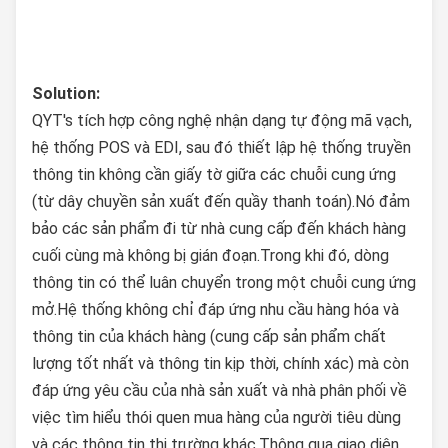
S
olution
:
QYT's tích hợp công nghệ nhận dạng tự động mã vạch,
hệ thống POS và EDI, sau đó thiết lập hệ thống truyền
thông tin không cần giấy tờ giữa các chuỗi cung ứng
(từ dây chuyền sản xuất đến quầy thanh toán).Nó đảm
bảo các sản phẩm đi từ nhà cung cấp đến khách hàng
cuối cùng mà không bị gián đoạn.Trong khi đó, dòng
thông tin có thể luân chuyển trong một chuỗi cung ứng
mở.Hệ thống không chỉ đáp ứng nhu cầu hàng hóa và
thông tin của khách hàng (cung cấp sản phẩm chất
lượng tốt nhất và thông tin kịp thời, chính xác) mà còn
đáp ứng yêu cầu của nhà sản xuất và nhà phân phối về
việc tìm hiểu thói quen mua hàng của người tiêu dùng
và các thông tin thị trường khác.Thông qua giao diện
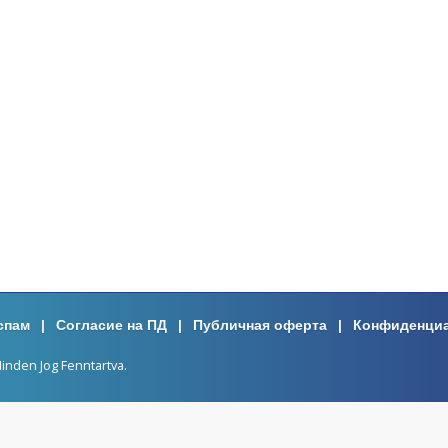
спам
|
Согласие на ПД
|
Публичная оферта
|
Конфиденци
nden Jog Fenntartva.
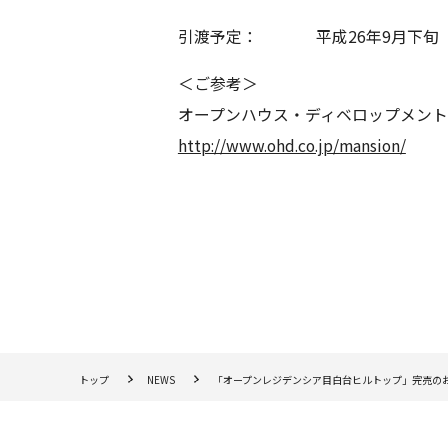
引渡予定：
平成26年9月下旬
＜ご参考＞
オープンハウス・ディベロップメント
http://www.ohd.co.jp/mansion/
トップ
NEWS
「オープンレジデンシア目白台ヒルトップ」完売のお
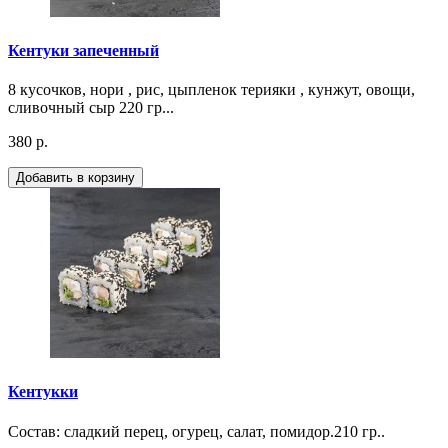
Кентуки запеченный
8 кусочков, нори , рис, цыпленок терияки , кунжут, овощи,
сливочный сыр 220 гр...
380 р.
Добавить в корзину
Кентукки
Состав: сладкий перец, огурец, салат, помидор.210 гр..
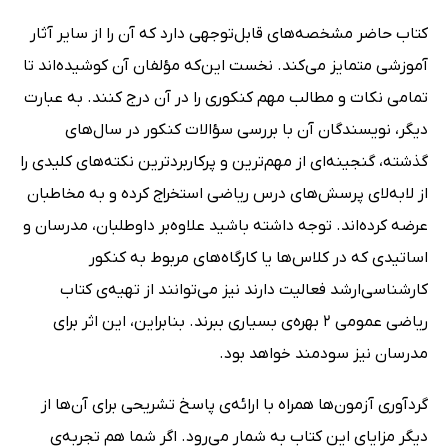
کتاب حاضر مشخصه‌های قابل‌توجهی دارد که آن را از سایر آثار
آموزشی متمایز می‌کند. نخست این‌که مؤلفان آن کوشیده‌اند تا
تمامی نکات و مطالب مهم کنکوری را در آن درج کنند. به‌ عبارت
دیگر، نویسندگان آن با بررسی سؤالات کنکور در سال‌های
گذشته، گنجینه‌ای از مهم‌ترین و پرکاربردترین نکته‌های کلیدی را
از لابه‌لای پرسش‌های درس ریاضی استخراج کرده و به مخاطبان
عرضه کرده‌اند. توجه داشته باشید علاوه‌بر داوطلبان، مدرسان و
اساتیدی که در کلاس‌ها یا کارگاه‌های مربوط به کنکور
کارشناسی‌ارشد فعالیت دارند نیز می‌توانند از تهیه‌ی کتاب
ریاضی عمومی 2 بهره‌‌ی بسیاری ببرند. بنابراین، این اثر برای
مدرسان نیز سودمند خواهد بود.
گردآوری آزمون‌ها همراه با ارائه‌ی پاسخ تشریحی برای آن‌ها از
دیگر مزایای این کتاب به شمار می‌رود. اگر شما هم تجربه‌ی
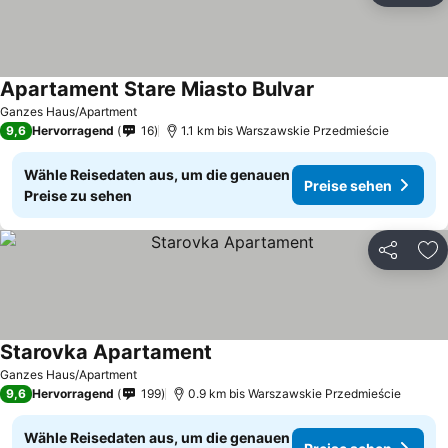
Apartament Stare Miasto Bulvar
Ganzes Haus/Apartment
9,6
Hervorragend
16
1.1 km bis Warszawskie Przedmieście
Wähle Reisedaten aus, um die genauen
Preise sehen
Preise zu sehen
Teilen
Zu
Starovka Apartament
Ganzes Haus/Apartment
9,6
Hervorragend
199
0.9 km bis Warszawskie Przedmieście
Wähle Reisedaten aus, um die genauen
::::::::::
Brief:
Only the lines from the one containing "Preise sehen" through the end of the records above belong in the output, each exactly as it stands, both ends included.

Task output:
Preise sehen
Preise zu sehen
Teilen
Zu
Starovka Apartament
Ganzes Haus/Apartment
9,6
Hervorragend
199
0.9 km bis Warszawskie Przedmieście
Wähle Reisedaten aus, um die genauen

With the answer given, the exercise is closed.